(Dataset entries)
---

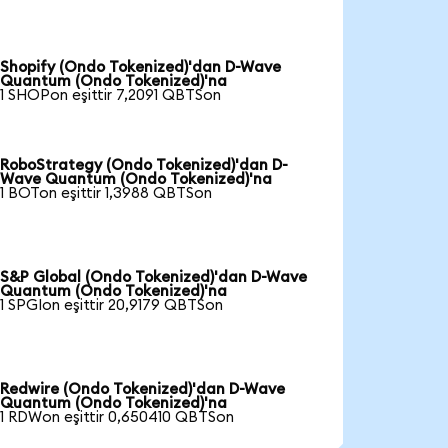
Shopify (Ondo Tokenized)'dan D-Wave
Quantum (Ondo Tokenized)'na
1 SHOPon eşittir 7,2091 QBTSon
RoboStrategy (Ondo Tokenized)'dan D-
Wave Quantum (Ondo Tokenized)'na
1 BOTon eşittir 1,3988 QBTSon
S&P Global (Ondo Tokenized)'dan D-Wave
Quantum (Ondo Tokenized)'na
1 SPGIon eşittir 20,9179 QBTSon
Redwire (Ondo Tokenized)'dan D-Wave
Quantum (Ondo Tokenized)'na
1 RDWon eşittir 0,650410 QBTSon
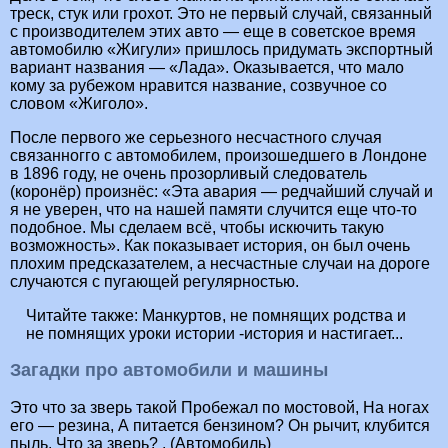
треск, стук или грохот. Это не первый случай, связанный
с производителем этих авто — еще в советское время
автомобилю «Жигули» пришлось придумать экспортный
вариант названия — «Лада». Оказывается, что мало
кому за рубежом нравится название, созвучное со
словом «Жиголо».
После первого же серьезного несчастного случая
связанногго с автомобилем, произошедшего в Лондоне
в 1896 году, не очень прозорливый следователь
(коронёр) произнёс: «Эта авария — редчайший случай и
я не уверен, что на нашей памяти случится еще что-то
подобное. Мы сделаем всё, чтобы искючить такую
возможность». Как показывает история, он был очень
плохим предсказателем, а несчастные случаи на дороге
случаются с пугающей регулярностью.
Читайте также:
Манкуртов, не помнящих родства и
не помнящих уроки истории -история и настигает...
Загадки про автомобили и машины
Это что за зверь такой Пробежал по мостовой, На ногах
его — резина, А питается бензином? Он рычит, клубится
пыль. Что за зверь? . (Автомобиль)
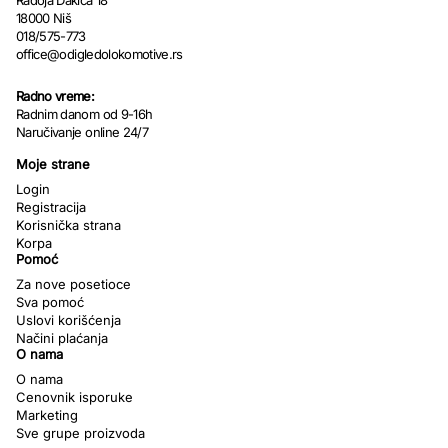
Radoja Dakića 18
18000 Niš
018/575-773
office@odigledolokomotive.rs
Radno vreme:
Radnim danom od 9-16h
Naručivanje online 24/7
Moje strane
Login
Registracija
Korisnička strana
Korpa
Pomoć
Za nove posetioce
Sva pomoć
Uslovi korišćenja
Načini plaćanja
O nama
O nama
Cenovnik isporuke
Marketing
Sve grupe proizvoda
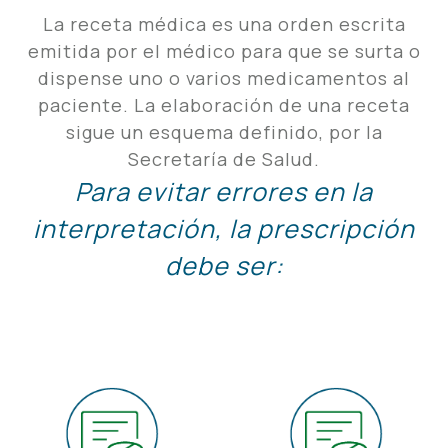
La receta médica es una orden escrita
emitida por el médico para que se surta o
dispense uno o varios medicamentos al
paciente. La elaboración de una receta
sigue un esquema definido, por la
Secretaría de Salud.
Para evitar errores en la
interpretación, la prescripción
debe ser:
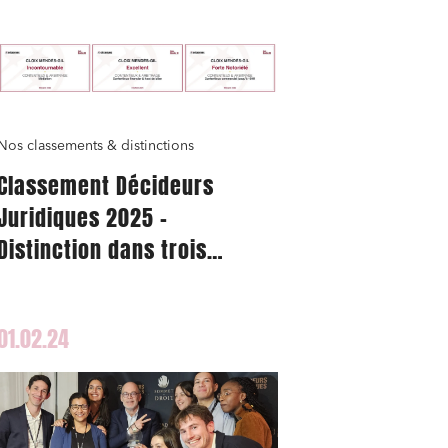
Nos classements & distinctions
Classement Décideurs
Juridiques 2025 –
Distinction dans trois
catégories majeures
01.02.24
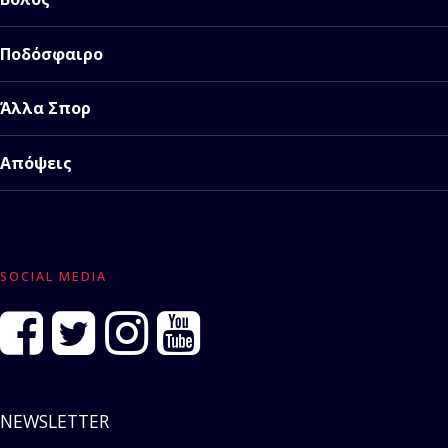
Ποδόσφαιρο
Άλλα Σπορ
Απόψεις
SOCIAL MEDIA
NEWSLETTER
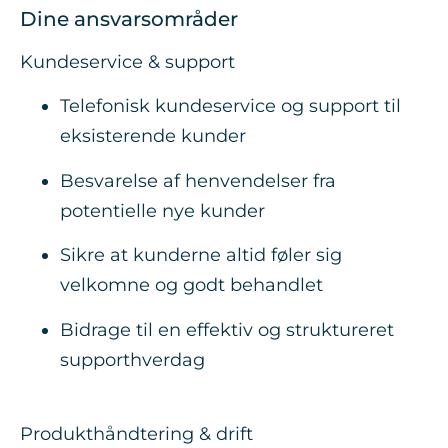
Dine ansvarsområder
Kundeservice & support
Telefonisk kundeservice og support til
eksisterende kunder
Besvarelse af henvendelser fra
potentielle nye kunder
Sikre at kunderne altid føler sig
velkomne og godt behandlet
Bidrage til en effektiv og struktureret
supporthverdag
Produkthåndtering & drift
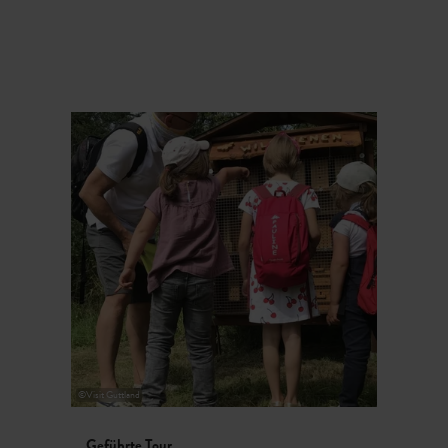
©
Visit Guttland
Geführte Tour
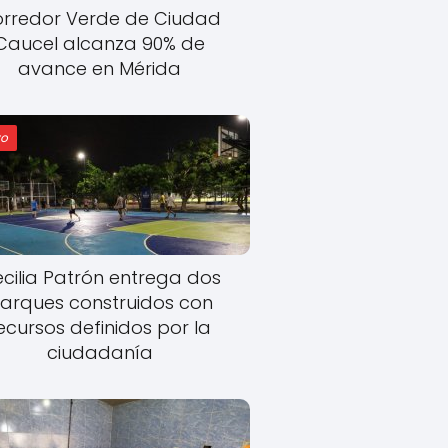
rredor Verde de Ciudad
Caucel alcanza 90% de
avance en Mérida
o
cilia Patrón entrega dos
arques construidos con
ecursos definidos por la
ciudadanía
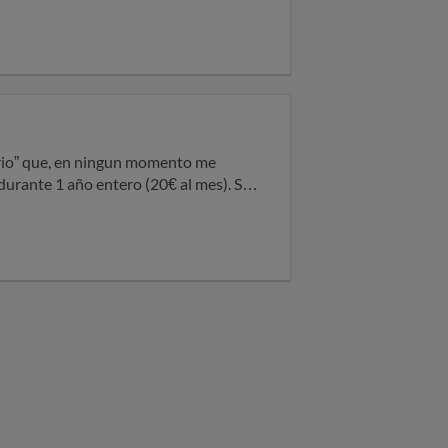
orio” que, en ningun momento me
rante 1 año entero (20€ al mes). Sin
e la opción de firmar contrato (cosa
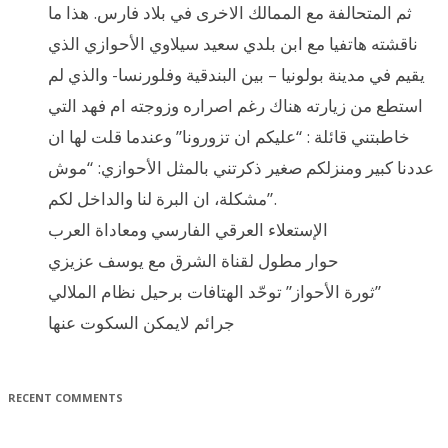
ثم المتحالفة مع الممالك الاخرى في بلاد فارس. هذا ما
ناقشته هاتفيا مع ابن بلدي سعيد سيلاوي الأحوازي الذي
يقيم في مدينة بولونيا – بين البندقية وفلورنسا- والذي لم
استطع من زيارته هناك رغم اصراره وزوجته ام فهد التي
خاطبتني قائلة : “عليكم ان تزورونا” وعندما قلت لها ان
عددنا كبير ومنزلكم صغير ذكرتني بالمثل الأحوازي: “موش
مشكلة، ان البرة لنا والداخل لكم”.
الإستعلاء العرقي الفارسي ومعاداة العرب
حوار مطول لقناة الشرق مع يوسف عزيزي
ثورة الأحواز” توحّد الهتافات برحيل نظام الملالي”
جرائم لايمكن السكوت عنها
RECENT COMMENTS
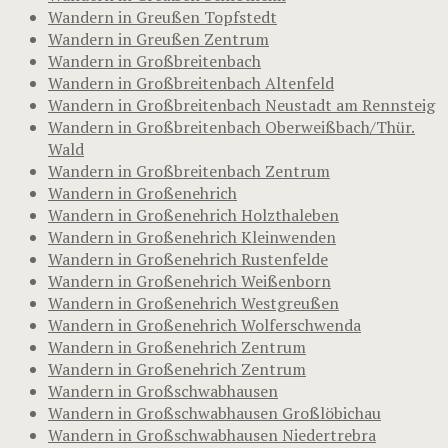
Wandern in Greußen Topfstedt
Wandern in Greußen Zentrum
Wandern in Großbreitenbach
Wandern in Großbreitenbach Altenfeld
Wandern in Großbreitenbach Neustadt am Rennsteig
Wandern in Großbreitenbach Oberweißbach/Thür.
Wald
Wandern in Großbreitenbach Zentrum
Wandern in Großenehrich
Wandern in Großenehrich Holzthaleben
Wandern in Großenehrich Kleinwenden
Wandern in Großenehrich Rustenfelde
Wandern in Großenehrich Weißenborn
Wandern in Großenehrich Westgreußen
Wandern in Großenehrich Wolferschwenda
Wandern in Großenehrich Zentrum
Wandern in Großenehrich Zentrum
Wandern in Großschwabhausen
Wandern in Großschwabhausen Großlöbichau
Wandern in Großschwabhausen Niedertrebra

---

■ Task ■
Although the records contain pictures, the copy should hold only their text, reproduced exactly.

■ Worked solution ■
Shopify (Ondo Tokenized)'dan D-Wave
Quantum (Ondo Tokenized)'na
1 SHOPon eşittir 7,2091 QBTSon
RoboStrategy (Ondo Tokenized)'dan D-
Wave Quantum (Ondo Tokenized)'na
1 BOTon eşittir 1,3988 QBTSon
S&P Global (Ondo Tokenized)'dan D-Wave
Quantum (Ondo Tokenized)'na
1 SPGIon eşittir 20,9179 QBTSon
Redwire (Ondo Tokenized)'dan D-Wave
Quantum (Ondo Tokenized)'na
1 RDWon eşittir 0,650410 QBTSon
треск, стук или грохот. Это не первый случай, связанный
с производителем этих авто — еще в советское время
автомобилю «Жигули» пришлось придумать экспортный
вариант названия — «Лада». Оказывается, что мало
кому за рубежом нравится название, созвучное со
словом «Жиголо».
После первого же серьезного несчастного случая
связанногго с автомобилем, произошедшего в Лондоне
в 1896 году, не очень прозорливый следователь
(коронёр) произнёс: «Эта авария — редчайший случай и
я не уверен, что на нашей памяти случится еще что-то
подобное. Мы сделаем всё, чтобы искючить такую
возможность». Как показывает история, он был очень
плохим предсказателем, а несчастные случаи на дороге
случаются с пугающей регулярностью.
Читайте также:
Манкуртов, не помнящих родства и
не помнящих уроки истории -история и настигает...
Загадки про автомобили и машины
Это что за зверь такой Пробежал по мостовой, На ногах
его — резина, А питается бензином? Он рычит, клубится
пыль. Что за зверь? . (Автомобиль)
Radoja Dakića 18
18000 Niš
018/575-773
office@odigledolokomotive.rs
Radno vreme:
Radnim danom od 9-16h
Naručivanje online 24/7
Moje strane
Login
Registracija
Korisnička strana
Korpa
Pomoć
Za nove posetioce
Sva pomoć
Uslovi korišćenja
Načini plaćanja
O nama
O nama
Cenovnik isporuke
Marketing
Sve grupe proizvoda
La receta médica es una orden escrita
emitida por el médico para que se surta o
dispense uno o varios medicamentos al
paciente. La elaboración de una receta
sigue un esquema definido, por la
Secretaría de Salud.
Para evitar errores en la
interpretación, la prescripción
debe ser:
Nos classements & distinctions
Classement Décideurs
Juridiques 2025 –
Distinction dans trois
catégories majeures
01.02.24
Ποδόσφαιρο
Άλλα Σπορ
Απόψεις
SOCIAL MEDIA
NEWSLETTER
Dine ansvarsområder
Kundeservice & support
Telefonisk kundeservice og support til
eksisterende kunder
Besvarelse af henvendelser fra
potentielle nye kunder
Sikre at kunderne altid føler sig
velkomne og godt behandlet
Bidrage til en effektiv og struktureret
supporthverdag
Produkthåndtering & drift
©
Visit Guttland
Geführte Tour
rredor Verde de Ciudad
Caucel alcanza 90% de
avance en Mérida
o
cilia Patrón entrega dos
arques construidos con
ecursos definidos por la
ciudadanía
orio” que, en ningun momento me
rante 1 año entero (20€ al mes). Sin
e la opción de firmar contrato (cosa
ثم المتحالفة مع الممالك الاخرى في بلاد فارس. هذا ما
ناقشته هاتفيا مع ابن بلدي سعيد سيلاوي الأحوازي الذي
يقيم في مدينة بولونيا – بين البندقية وفلورنسا- والذي لم
استطع من زيارته هناك رغم اصراره وزوجته ام فهد التي
خاطبتني قائلة : “عليكم ان تزورونا” وعندما قلت لها ان
عددنا كبير ومنزلكم صغير ذكرتني بالمثل الأحوازي: “موش
مشكلة، ان البرة لنا والداخل لكم”.
الإستعلاء العرقي الفارسي ومعاداة العرب
حوار مطول لقناة الشرق مع يوسف عزيزي
ثورة الأحواز” توحّد الهتافات برحيل نظام الملالي”
جرائم لايمكن السكوت عنها
RECENT COMMENTS
Wandern in Greußen Topfstedt
Wandern in Greußen Zentrum
Wandern in Großbreitenbach
Wandern in Großbreitenbach Altenfeld
Wandern in Großbreitenbach Neustadt am Rennsteig
Wandern in Großbreitenbach Oberweißbach/Thür.
Wald
Wandern in Großbreitenbach Zentrum
Wandern in Großenehrich
Wandern in Großenehrich Holzthaleben
Wandern in Großenehrich Kleinwenden
Wandern in Großenehrich Rustenfelde
Wandern in Großenehrich Weißenborn
Wandern in Großenehrich Westgreußen
Wandern in Großenehrich Wolferschwenda
Wandern in Großenehrich Zentrum
Wandern in Großenehrich Zentrum
Wandern in Großschwabhausen
Wandern in Großschwabhausen Großlöbichau
Wandern in Großschwabhausen Niedertrebra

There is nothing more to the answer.